→ **Task description**
Reproduce the records below in full and word for word, excluding pictures.
Start of Provided data
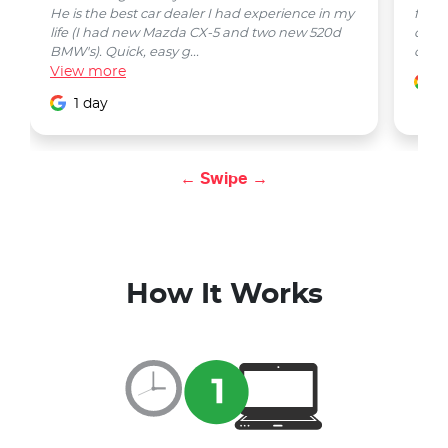
He is the best car dealer I had experience in my
from 
life (I had new Mazda CX-5 and two new 520d
quest
BMW's). Quick, easy g...
car w
View
more
1
1 day
← Swipe →
How It Works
End of Provided data
→ **Task result**
He is the best car dealer I had experience in my
from 
life (I had new Mazda CX-5 and two new 520d
quest
BMW's). Quick, easy g...
car w
View
more
1
1 day
← Swipe →
How It Works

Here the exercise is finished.